The provided Python code automates the process of retrieving URLs for VLASS quick look image fits files for 3' X 3' boxes centred on a set of sky coordinates. The code reads a catalog with coordinates from a CSV file, each represented by columns RA and DEC. For each coordinate, it fetches the corresponding VLASS image URL through the <b><em>getCadcVlassUrl()</em></b> function. These URLs are stored in a new column within the dataset. The augmented data, now including URLs for VLASS images, is finally saved back to a CSV file for further use and analysis.

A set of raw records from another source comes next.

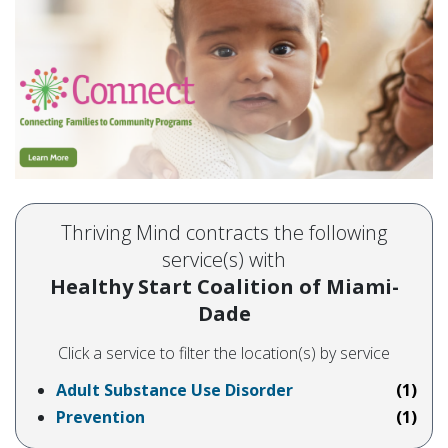
Thriving Mind contracts the following
service(s) with
Healthy Start Coalition of Miami-
Dade
Click a service to filter the location(s) by service
Adult Substance Use Disorder
(1)
Prevention
(1)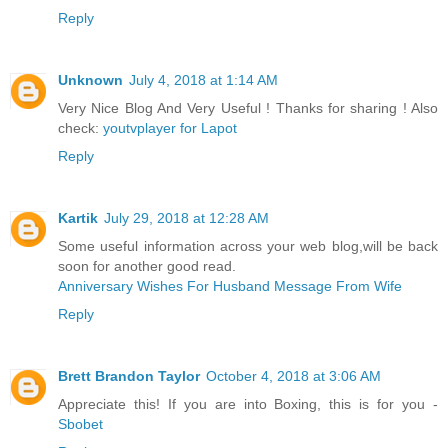
Reply
Unknown
July 4, 2018 at 1:14 AM
Very Nice Blog And Very Useful ! Thanks for sharing ! Also
check:
youtvplayer for Lapot
Reply
Kartik
July 29, 2018 at 12:28 AM
Some useful information across your web blog,will be back
soon for another good read.
Anniversary Wishes For Husband Message From Wife
Reply
Brett Brandon Taylor
October 4, 2018 at 3:06 AM
Appreciate this! If you are into Boxing, this is for you -
Sbobet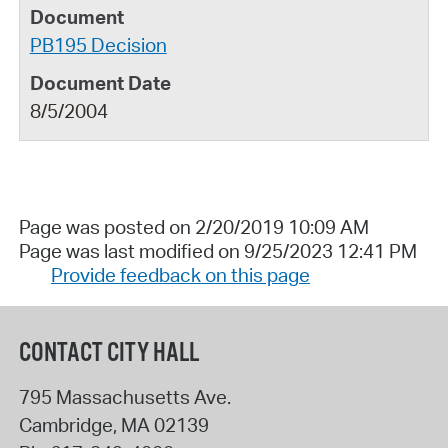
PB195 Decision
8/5/2004
Page was posted on 2/20/2019 10:09 AM
Page was last modified on 9/25/2023 12:41 PM
Provide feedback on this page
CONTACT CITY HALL
795 Massachusetts Ave.
Cambridge
,
MA
02139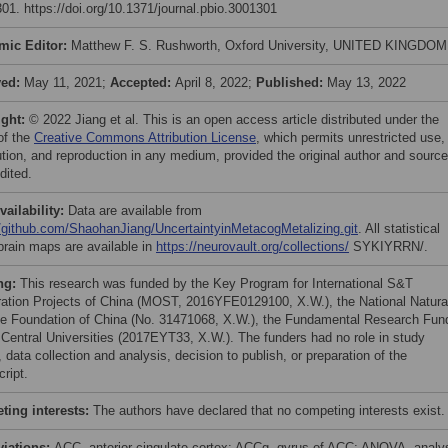
01. https://doi.org/10.1371/journal.pbio.3001301
mic Editor:
Matthew F. S. Rushworth, Oxford University, UNITED KINGDOM
ved:
May 11, 2021;
Accepted:
April 8, 2022;
Published:
May 13, 2022
ight:
© 2022 Jiang et al. This is an open access article distributed under the
of the
Creative Commons Attribution License
, which permits unrestricted use,
bution, and reproduction in any medium, provided the original author and source
dited.
vailability:
Data are available from
//github.com/ShaohanJiang/UncertaintyinMetacogMetalizing.git
. All statistical
brain maps are available in
https://neurovault.org/collections/
SYKIYRRN/.
ng:
This research was funded by the Key Program for International S&T
ation Projects of China (MOST, 2016YFE0129100, X.W.), the National Natura
e Foundation of China (No. 31471068, X.W.), the Fundamental Research Fun
e Central Universities (2017EYT33, X.W.). The funders had no role in study
 data collection and analysis, decision to publish, or preparation of the
ript.
ing interests:
The authors have declared that no competing interests exist.
viations:
ACC, anterior cingulate cortex; ACCg, gyrus of ACC; ANOVA, analy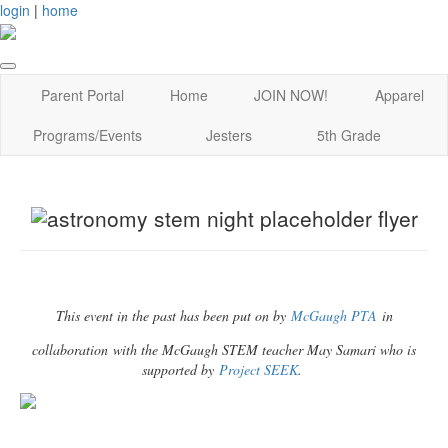
login
|
home
Parent Portal
Home
JOIN NOW!
Apparel
Programs/Events
Jesters
5th Grade
This event in the past has been put on by
McGaugh PTA
in
collaboration with the McGaugh STEM teacher May Samari who is
supported by
Project SEEK
.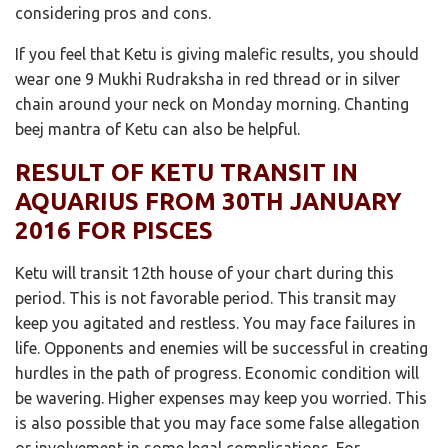
considering pros and cons.
If you feel that Ketu is giving malefic results, you should
wear one 9 Mukhi Rudraksha in red thread or in silver
chain around your neck on Monday morning. Chanting
beej mantra of Ketu can also be helpful.
RESULT OF KETU TRANSIT IN
AQUARIUS FROM 30TH JANUARY
2016 FOR PISCES
Ketu will transit 12th house of your chart during this
period. This is not favorable period. This transit may
keep you agitated and restless. You may face failures in
life. Opponents and enemies will be successful in creating
hurdles in the path of progress. Economic condition will
be wavering. Higher expenses may keep you worried. This
is also possible that you may face some false allegation
or involvement in some legal complications. For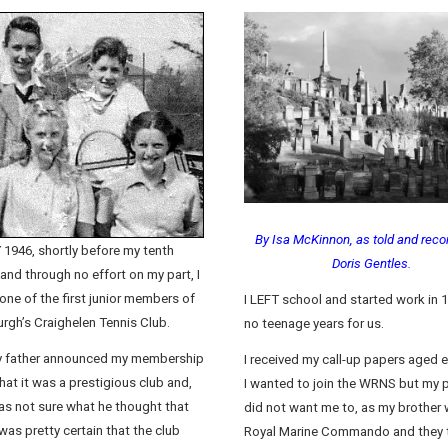
By Isa McKinnon, as told and reco
 1946, shortly before my tenth
Doris Gentles.
 and through no effort on my part, I
ne of the first junior members of
I LEFT school and started work in 
rgh’s Craighelen Tennis Club.
no teenage years for us.
 father announced my membership
I received my call-up papers aged 
hat it was a prestigious club and,
I wanted to join the WRNS but my 
was not sure what he thought that
did not want me to, as my brother 
was pretty certain that the club
Royal Marine Commando and they 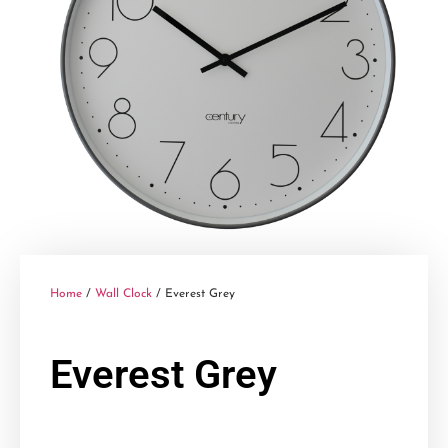
Home
/
Wall Clock
/ Everest Grey
Everest Grey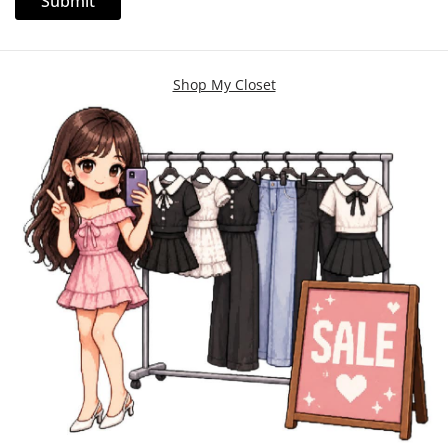
Shop My Closet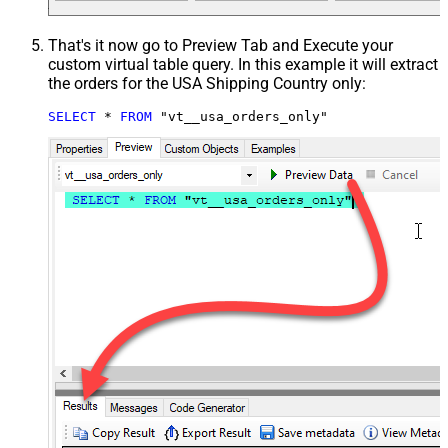
That's it now go to Preview Tab and Execute your
custom virtual table query. In this example it will extract
the orders for the USA Shipping Country only:
SELECT
*
FROM
 "vt__usa_orders_only"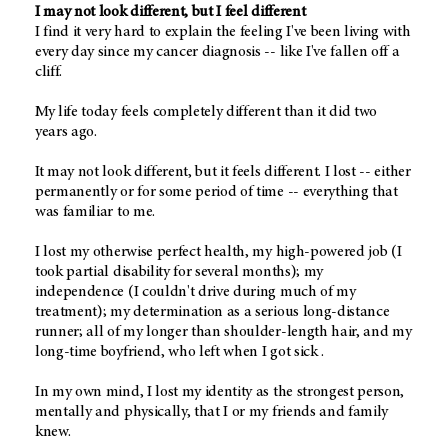
I may not look different, but I feel different
I find it very hard to explain the feeling I've been living with
every day since my cancer diagnosis -- like I've fallen off a
cliff.
My life today feels completely different than it did two
years ago.
It may not look different, but it feels different. I lost -- either
permanently or for some period of time -- everything that
was familiar to me.
I lost my otherwise perfect health, my high-powered job (I
took partial disability for several months); my
independence (I couldn't drive during much of my
treatment); my determination as a serious long-distance
runner; all of my longer than shoulder-length hair, and my
long-time boyfriend, who left when I got sick .
In my own mind, I lost my identity as the strongest person,
mentally and physically, that I or my friends and family
knew.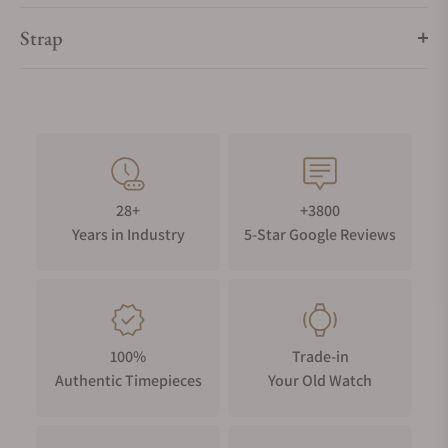
Strap
28+
+3800
Years in Industry
5-Star Google Reviews
100%
Trade-in
Authentic Timepieces
Your Old Watch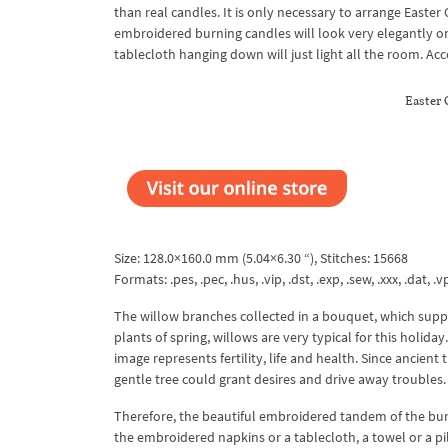
than real candles. It is only necessary to arrange East
embroidered burning candles will look very elegantly on c
tablecloth hanging down will just light all the room. Ac
Easter
Size: 128.0×160.0 mm (5.04×6.30 “), Stitches: 15668
Formats: .pes, .pec, .hus, .vip, .dst, .exp, .sew, .xxx, .dat, .vp
The willow branches collected in a bouquet, which supp
plants of spring, willows are very typical for this holid
image represents fertility, life and health. Since ancient
gentle tree could grant desires and drive away troubles.
Therefore, the beautiful embroidered tandem of the bur
the embroidered napkins or a tablecloth, a towel or a pi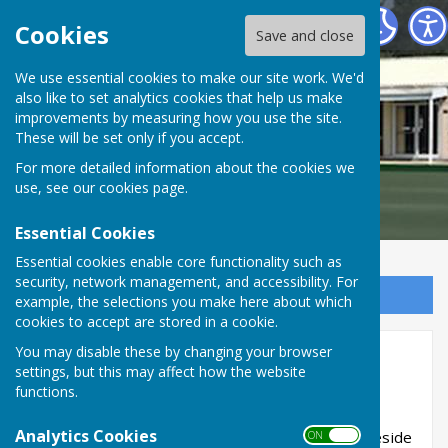
Braeside Bowling Club
Cookies
Save and close
We use essential cookies to make our site work. We'd
also like to set analytics cookies that help us make
Braeside Bowling Club
improvements by measuring how you use the site.
These will be set only if you accept.
For more detailed information about the cookies we
use, see our
cookies page
.
Essential Cookies
Essential cookies enable core functionality such as
security, network management, and accessibility. For
Sign up to our Email Alerts
example, the selections you make here about which
cookies to accept are stored in a cookie.
You may disable these by changing your browser
Disclaimer
settings, but this may affect how the website
functions.
Disclaimer
Analytics Cookies
This website is maintained and updated by Braeside
ON OFF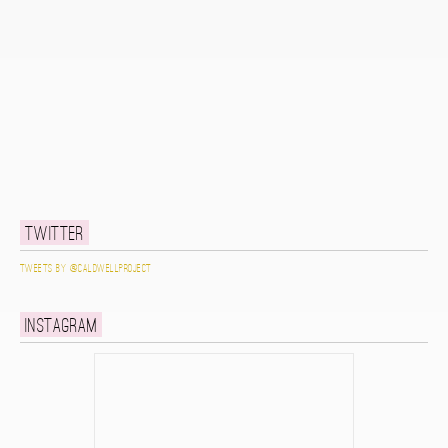
Twitter
Tweets by @caldwellproject
Instagram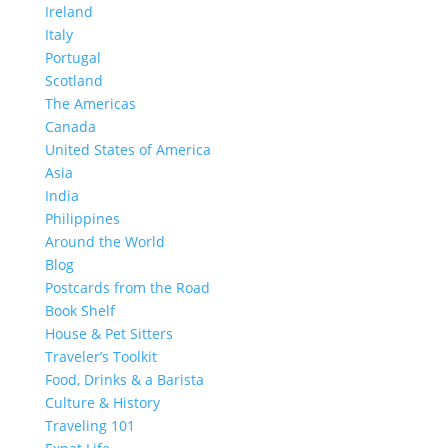
Ireland
Italy
Portugal
Scotland
The Americas
Canada
United States of America
Asia
India
Philippines
Around the World
Blog
Postcards from the Road
Book Shelf
House & Pet Sitters
Traveler’s Toolkit
Food, Drinks & a Barista
Culture & History
Traveling 101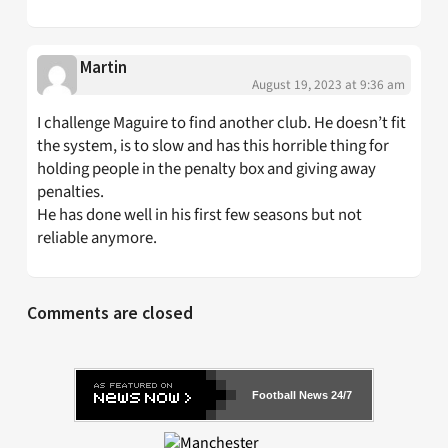
Martin
August 19, 2023 at 9:36 am
I challenge Maguire to find another club. He doesn’t fit
the system, is to slow and has this horrible thing for
holding people in the penalty box and giving away
penalties.
He has done well in his first few seasons but not
reliable anymore.
Comments are closed
Football News 24/7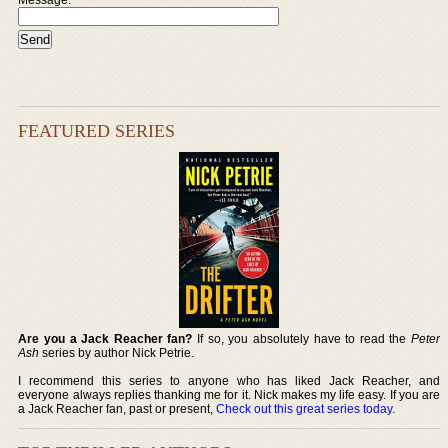
FEATURED SERIES
Are you a Jack Reacher fan?
If so, you absolutely have to read the
Peter
Ash
series by author Nick Petrie.
I recommend this series to anyone who has liked Jack Reacher, and
everyone always replies thanking me for it. Nick makes my life easy. If you are
a Jack Reacher fan, past or present,
Check out this great series today
.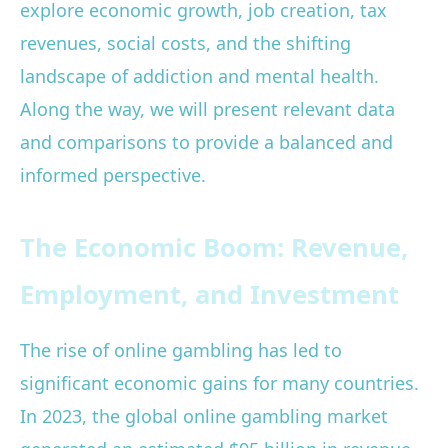
explore economic growth, job creation, tax
revenues, social costs, and the shifting
landscape of addiction and mental health.
Along the way, we will present relevant data
and comparisons to provide a balanced and
informed perspective.
The Economic Boom: Revenue,
Employment, and Investment
The rise of online gambling has led to
significant economic gains for many countries.
In 2023, the global online gambling market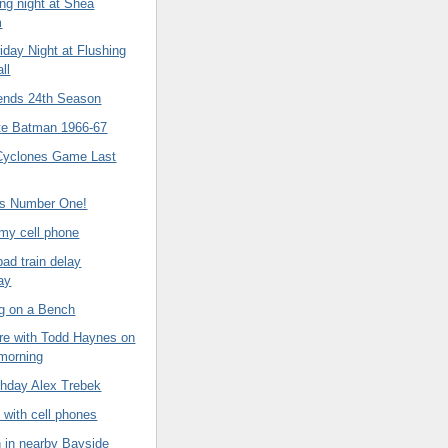
ing night at Shea
m
iday Night at Flushing
ll
ends 24th Season
te Batman 1966-67
Cyclones Game Last
's Number One!
my cell phone
ad train delay
ay
ng on a Bench
re with Todd Haynes on
 morning
thday Alex Trebek
 with cell phones
n in nearby Bayside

* <font color=maroon><b> Specify the catalog input. </b></font><br>
Download the csv version of an entire catalog (e.g.,
<em>CIRADA_VLASS1QLv3.1_table1_components.csv</em>, <em>CIRADA_VLASS2QLv2_table1_components.csv</em>, or
<em>CIRADA_VLASS2SEv2_table1_components.csv</em>) and make a subset of the entire catalog. 
Specify the location of the catalog in Cell 2 of this notebook. Click [here](#my_target_cell) to navigate to the Cell 2.
This code assumes the python code is being run in the same directory as the downloaded file.
 
* <font color=maroon><b>Input the correct epoch and the imagetype.</b></font><br>
In this notebook, we extract URLs for the 'Epoch 1 Quick Look' images. Alternative options are commented next to the parameters in [Cell 2](#my_target_cell).
* <font color=maroon><b>Comment out "testRunFlag = True" in Cell 2 if you want to retrieve the CADC urls for the entire catalog.</b></font><br>
If the variable <em>testRunFlag</em> is "True", only the first five rows will be affected; if the variable is "False", the code operates on the entire catalog. This variable is extremely useful for testing the code before running on a large CSV file.   
* <font color=maroon><b>This code does not produce URLs for mosaiced images.</b></font><br>
In the case that there are multiple cutout images appropriate for a source in your query, only the final URL from the list of URLS for that source will be returned. This URL should be for the latest (by observation date) image.
* <font color=maroon><b>Some tests of this took 5 seconds per source! Check back to see if we develop speedier methods.</b></font><br>

## Note:

The code snippets here are based off code that are helping add VLASS Quicklook RMS Functionality and Single Epoch Functionality to the CIRADA cutout service. These are only meant to be examples and they may need to be written with more proper coding principles, upgraded for working with Python versions > 3.7, have more extensive unit testing performed, and undergo optimization refactoring.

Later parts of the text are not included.